Environment Variables for a Virtual Machine

[#vmenvrst]: Handling environment variables

These directions make heavy use of some environment variables. That helps to make these directions flexible. With just slight modifications to the value assigned to one of these variables, a new value for VMGenNam, a person can start working on a different set of virtual machines.

Note that these variables are not really required to accomplish the tasks that this guide shows. People who understand basic concepts can re-implement the tasks without using the scripts that this guide provides or recommends, and many people have done so. However, using this strategy does work well, and may be quicker than trying to invent a new custom approach.

A description of the intent of these variables can be seen by: Virtual Machine: description of environment variables.

Setting needed variables

Details will be shell-dependent, as shown by: making a vm: vm env scr.
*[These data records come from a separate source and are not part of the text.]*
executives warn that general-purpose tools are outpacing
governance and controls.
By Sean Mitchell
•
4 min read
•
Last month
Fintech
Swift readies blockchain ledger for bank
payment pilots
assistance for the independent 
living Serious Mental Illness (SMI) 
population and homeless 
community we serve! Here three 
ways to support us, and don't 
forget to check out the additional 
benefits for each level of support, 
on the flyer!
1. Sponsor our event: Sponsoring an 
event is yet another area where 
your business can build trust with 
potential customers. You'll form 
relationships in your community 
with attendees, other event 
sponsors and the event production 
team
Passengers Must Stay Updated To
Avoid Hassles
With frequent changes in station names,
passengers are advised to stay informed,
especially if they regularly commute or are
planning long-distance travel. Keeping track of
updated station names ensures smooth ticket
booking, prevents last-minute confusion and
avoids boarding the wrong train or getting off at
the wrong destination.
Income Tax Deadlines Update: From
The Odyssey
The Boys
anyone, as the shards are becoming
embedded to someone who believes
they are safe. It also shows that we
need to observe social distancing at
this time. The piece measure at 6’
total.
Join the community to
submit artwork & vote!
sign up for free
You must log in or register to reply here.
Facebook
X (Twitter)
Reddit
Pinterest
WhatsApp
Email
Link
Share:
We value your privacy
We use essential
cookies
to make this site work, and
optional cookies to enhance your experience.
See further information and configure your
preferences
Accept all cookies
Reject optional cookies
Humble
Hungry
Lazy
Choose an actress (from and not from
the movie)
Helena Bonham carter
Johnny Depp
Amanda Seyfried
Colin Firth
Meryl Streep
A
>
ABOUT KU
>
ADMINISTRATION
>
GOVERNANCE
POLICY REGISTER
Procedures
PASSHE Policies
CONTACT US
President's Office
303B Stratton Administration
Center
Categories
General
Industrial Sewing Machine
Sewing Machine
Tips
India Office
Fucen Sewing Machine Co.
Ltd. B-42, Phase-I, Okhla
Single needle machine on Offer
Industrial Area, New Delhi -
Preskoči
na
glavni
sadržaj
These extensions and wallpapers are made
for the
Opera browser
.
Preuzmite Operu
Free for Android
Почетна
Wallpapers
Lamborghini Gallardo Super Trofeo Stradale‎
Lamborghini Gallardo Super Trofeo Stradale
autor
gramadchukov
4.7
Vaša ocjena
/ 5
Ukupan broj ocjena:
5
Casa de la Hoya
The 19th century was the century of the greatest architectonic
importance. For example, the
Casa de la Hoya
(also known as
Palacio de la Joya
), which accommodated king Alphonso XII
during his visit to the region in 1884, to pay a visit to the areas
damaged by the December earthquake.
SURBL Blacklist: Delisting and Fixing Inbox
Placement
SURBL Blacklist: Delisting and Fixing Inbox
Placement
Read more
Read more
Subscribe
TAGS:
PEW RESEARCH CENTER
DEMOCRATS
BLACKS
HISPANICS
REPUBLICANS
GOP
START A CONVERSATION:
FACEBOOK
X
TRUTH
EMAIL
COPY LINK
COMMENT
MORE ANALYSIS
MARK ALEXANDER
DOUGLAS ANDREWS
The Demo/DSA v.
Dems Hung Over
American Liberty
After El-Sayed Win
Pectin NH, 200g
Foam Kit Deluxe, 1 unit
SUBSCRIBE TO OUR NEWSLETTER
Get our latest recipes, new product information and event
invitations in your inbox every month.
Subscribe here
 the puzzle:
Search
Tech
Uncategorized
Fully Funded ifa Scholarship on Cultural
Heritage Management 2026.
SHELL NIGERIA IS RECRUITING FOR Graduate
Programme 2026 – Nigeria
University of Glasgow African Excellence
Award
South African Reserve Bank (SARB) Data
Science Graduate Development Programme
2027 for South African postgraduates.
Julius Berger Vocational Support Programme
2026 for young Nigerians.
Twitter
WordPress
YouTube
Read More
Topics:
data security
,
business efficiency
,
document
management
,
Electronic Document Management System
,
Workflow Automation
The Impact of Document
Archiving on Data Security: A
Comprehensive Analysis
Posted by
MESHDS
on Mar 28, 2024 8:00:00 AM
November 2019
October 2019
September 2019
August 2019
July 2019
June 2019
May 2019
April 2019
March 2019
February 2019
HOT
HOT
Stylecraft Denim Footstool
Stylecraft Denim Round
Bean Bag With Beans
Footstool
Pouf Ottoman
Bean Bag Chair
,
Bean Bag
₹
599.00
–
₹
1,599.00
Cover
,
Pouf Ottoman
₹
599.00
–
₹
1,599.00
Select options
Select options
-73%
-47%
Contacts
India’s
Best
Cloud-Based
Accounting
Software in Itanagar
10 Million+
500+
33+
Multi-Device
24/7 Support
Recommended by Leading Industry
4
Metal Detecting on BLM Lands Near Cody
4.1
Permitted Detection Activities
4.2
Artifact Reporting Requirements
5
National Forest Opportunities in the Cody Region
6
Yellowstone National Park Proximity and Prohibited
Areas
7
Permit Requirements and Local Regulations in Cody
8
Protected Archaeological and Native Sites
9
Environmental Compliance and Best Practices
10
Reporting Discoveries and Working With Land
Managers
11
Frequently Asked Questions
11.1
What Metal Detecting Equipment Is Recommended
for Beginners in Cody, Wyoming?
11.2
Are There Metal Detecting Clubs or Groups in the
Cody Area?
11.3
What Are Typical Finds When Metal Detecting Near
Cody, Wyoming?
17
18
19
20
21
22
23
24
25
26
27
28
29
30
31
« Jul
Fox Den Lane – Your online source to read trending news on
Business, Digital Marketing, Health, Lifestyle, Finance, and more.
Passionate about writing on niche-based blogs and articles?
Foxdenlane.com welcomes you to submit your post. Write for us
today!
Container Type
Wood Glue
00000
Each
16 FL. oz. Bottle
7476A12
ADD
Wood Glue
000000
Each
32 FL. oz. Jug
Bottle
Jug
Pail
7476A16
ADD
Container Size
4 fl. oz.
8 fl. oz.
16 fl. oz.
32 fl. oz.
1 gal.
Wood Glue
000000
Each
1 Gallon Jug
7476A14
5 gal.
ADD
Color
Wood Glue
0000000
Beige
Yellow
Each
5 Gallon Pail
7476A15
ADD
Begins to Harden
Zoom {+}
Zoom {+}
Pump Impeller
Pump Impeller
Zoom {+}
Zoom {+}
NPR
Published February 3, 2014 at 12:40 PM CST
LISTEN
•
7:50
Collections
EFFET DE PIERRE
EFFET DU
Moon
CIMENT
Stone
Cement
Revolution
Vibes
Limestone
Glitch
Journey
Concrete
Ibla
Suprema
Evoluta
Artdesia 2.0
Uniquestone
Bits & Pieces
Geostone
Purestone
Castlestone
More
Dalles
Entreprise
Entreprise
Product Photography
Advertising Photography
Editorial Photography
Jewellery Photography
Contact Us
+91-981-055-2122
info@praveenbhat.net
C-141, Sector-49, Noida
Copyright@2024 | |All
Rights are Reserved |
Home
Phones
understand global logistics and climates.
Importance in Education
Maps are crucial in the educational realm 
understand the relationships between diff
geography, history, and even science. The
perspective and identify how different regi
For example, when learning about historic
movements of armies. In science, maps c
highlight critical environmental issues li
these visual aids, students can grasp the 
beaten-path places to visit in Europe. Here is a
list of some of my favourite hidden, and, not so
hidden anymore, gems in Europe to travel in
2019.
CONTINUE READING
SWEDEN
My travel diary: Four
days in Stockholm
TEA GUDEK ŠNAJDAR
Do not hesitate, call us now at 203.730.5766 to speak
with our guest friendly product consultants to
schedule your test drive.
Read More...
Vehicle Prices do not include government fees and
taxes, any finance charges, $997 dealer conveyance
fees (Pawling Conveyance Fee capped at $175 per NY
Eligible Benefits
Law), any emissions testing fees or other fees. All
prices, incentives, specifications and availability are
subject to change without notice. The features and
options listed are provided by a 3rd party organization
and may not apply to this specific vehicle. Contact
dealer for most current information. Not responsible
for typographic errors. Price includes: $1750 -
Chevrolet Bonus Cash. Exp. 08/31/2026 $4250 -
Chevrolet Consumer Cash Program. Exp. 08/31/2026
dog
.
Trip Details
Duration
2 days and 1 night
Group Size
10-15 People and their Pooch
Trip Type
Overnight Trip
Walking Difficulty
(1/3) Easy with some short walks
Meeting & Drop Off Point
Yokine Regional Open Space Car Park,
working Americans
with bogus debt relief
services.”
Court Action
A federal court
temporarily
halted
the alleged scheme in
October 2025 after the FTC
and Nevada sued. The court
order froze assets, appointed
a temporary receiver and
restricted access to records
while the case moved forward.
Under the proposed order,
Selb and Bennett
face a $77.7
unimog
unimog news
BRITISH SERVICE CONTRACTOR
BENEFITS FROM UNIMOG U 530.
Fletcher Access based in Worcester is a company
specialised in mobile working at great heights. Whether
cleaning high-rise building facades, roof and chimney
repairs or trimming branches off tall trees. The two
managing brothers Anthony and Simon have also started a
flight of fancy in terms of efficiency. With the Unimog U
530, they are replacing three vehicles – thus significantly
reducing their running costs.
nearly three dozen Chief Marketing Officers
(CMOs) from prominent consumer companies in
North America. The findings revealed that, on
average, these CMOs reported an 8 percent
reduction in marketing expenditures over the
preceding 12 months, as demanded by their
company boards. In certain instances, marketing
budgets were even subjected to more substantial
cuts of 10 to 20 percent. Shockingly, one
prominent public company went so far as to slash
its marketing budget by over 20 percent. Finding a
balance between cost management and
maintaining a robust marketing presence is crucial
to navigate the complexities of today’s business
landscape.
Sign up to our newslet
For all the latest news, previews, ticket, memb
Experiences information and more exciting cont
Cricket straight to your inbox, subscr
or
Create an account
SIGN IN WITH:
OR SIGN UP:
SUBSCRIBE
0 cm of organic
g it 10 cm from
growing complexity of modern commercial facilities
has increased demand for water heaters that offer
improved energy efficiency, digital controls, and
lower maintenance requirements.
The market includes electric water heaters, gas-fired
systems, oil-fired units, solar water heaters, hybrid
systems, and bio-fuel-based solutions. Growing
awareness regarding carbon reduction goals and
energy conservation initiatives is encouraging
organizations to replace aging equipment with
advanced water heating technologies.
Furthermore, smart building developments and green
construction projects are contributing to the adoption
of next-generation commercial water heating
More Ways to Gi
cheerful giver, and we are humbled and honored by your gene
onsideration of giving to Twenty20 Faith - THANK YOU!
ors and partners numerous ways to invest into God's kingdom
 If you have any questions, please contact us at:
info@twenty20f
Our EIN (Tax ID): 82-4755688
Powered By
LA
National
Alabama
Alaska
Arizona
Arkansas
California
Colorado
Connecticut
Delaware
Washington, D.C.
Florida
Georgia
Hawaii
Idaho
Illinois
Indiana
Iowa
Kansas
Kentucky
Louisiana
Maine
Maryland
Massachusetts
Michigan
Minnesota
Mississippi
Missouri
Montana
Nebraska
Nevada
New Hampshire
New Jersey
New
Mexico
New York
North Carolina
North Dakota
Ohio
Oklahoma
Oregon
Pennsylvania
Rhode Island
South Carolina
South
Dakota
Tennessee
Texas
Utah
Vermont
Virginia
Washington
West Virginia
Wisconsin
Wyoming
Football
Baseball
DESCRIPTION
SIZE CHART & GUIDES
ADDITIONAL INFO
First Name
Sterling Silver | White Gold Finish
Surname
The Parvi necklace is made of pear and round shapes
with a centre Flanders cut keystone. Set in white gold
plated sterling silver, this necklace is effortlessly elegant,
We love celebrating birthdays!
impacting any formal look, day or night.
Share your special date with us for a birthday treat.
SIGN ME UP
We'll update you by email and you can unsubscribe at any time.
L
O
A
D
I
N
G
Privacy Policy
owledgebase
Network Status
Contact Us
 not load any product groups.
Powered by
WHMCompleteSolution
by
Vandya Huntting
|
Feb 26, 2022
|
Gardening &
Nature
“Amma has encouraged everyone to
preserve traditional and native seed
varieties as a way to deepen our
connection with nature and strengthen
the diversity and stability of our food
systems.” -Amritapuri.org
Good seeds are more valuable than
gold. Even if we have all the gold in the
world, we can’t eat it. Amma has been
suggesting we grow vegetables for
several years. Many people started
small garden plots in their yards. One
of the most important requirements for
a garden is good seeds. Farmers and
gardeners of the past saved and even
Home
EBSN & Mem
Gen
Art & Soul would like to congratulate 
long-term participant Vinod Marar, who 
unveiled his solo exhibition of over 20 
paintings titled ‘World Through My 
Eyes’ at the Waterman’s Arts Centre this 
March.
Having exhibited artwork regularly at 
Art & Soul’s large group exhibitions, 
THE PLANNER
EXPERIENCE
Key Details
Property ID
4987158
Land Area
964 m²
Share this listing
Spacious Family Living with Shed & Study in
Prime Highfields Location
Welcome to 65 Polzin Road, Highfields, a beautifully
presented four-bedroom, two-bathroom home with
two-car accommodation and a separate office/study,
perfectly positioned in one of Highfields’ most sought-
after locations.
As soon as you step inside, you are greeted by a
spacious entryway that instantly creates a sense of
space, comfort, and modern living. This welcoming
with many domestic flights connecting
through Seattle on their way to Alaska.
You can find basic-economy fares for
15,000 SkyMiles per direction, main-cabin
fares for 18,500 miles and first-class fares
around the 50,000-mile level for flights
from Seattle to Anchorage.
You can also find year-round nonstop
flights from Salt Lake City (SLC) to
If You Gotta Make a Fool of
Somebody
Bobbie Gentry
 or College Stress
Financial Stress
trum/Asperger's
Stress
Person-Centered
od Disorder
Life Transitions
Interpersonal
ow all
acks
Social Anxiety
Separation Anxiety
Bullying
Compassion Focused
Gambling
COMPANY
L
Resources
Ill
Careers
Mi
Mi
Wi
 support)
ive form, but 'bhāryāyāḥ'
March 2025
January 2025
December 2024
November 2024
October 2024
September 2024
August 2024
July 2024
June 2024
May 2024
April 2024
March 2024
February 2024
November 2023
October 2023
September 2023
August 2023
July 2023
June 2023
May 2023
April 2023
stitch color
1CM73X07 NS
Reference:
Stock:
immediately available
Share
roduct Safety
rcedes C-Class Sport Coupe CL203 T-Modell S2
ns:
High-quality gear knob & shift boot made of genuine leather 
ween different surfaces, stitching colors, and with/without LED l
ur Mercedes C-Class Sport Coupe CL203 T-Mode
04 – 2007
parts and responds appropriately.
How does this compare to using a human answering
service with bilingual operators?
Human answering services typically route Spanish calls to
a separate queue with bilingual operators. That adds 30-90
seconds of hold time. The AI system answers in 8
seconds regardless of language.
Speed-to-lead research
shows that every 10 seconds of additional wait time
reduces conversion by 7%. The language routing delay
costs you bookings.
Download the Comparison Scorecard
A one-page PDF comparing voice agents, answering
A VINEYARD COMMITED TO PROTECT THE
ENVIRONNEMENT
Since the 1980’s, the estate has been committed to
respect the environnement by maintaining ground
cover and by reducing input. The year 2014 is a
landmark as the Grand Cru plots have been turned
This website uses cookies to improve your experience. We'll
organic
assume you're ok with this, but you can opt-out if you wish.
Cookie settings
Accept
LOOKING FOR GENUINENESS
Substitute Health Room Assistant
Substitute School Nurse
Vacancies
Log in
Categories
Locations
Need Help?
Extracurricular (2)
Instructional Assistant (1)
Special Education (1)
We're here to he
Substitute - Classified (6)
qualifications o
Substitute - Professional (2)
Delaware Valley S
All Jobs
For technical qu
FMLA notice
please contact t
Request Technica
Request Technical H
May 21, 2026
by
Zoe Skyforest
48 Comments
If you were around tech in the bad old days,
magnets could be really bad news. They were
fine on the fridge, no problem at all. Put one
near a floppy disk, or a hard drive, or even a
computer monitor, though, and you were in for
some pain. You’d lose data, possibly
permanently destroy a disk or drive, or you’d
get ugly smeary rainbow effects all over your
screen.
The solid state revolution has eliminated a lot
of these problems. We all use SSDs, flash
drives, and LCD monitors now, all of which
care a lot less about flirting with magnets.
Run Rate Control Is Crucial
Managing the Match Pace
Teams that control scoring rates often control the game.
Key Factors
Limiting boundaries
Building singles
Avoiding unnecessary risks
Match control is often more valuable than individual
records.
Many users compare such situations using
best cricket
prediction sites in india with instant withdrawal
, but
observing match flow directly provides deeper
After determining the values for variables (which is actually described later), assign those values to variables. For sh-compatible shells, which is most common in Unix, this can be done using a syntax similar to the following:

export VMDirBas=/srv/virtmach
export VMGenNam=myGenName
export VMLILNAM=demosys
[#vmenvrse]: Verifying virtualization variable values

Understanding output: ][CyberPillar][ Overview: Outputting Variables.


See Warning on copy and paste”.

echo ${VMDirBas} ${VMGenNam} ${VMLILNAM}

Or, for those who don't mind typing more (or who have an easy way to just use “copy and paste” functionality)...

echo VMDirBas=${VMDirBas} VMGenNam=${VMGenNam} VMLILNAM=${VMLILNAM}

Since you requested three variables, the output should be three words long if none of the values have spaces.

Steps to perform

If the variables are not set as expected, then they should be set. If there is documentation that contains specific values for those variables, then following that documentation is recommended. If there is no such documentation, then the variables can be set from scratch. Although handling environment variables provides details about the variables, the values documented there probably need to be customized. That's why the recommended procedure is to start by checking any documentation that is likely to be more specific.


Storing these values will be useful for not only creating a virtual machine's disk image, and specifying the configuration (which contains the details about what the virtual machine is like, such as how much RAM the machine will have), but also the program (a “shell” script) that starts the virtual machine. Therefore, these values are good to document so that they can be used to start the virtual machine at a later time.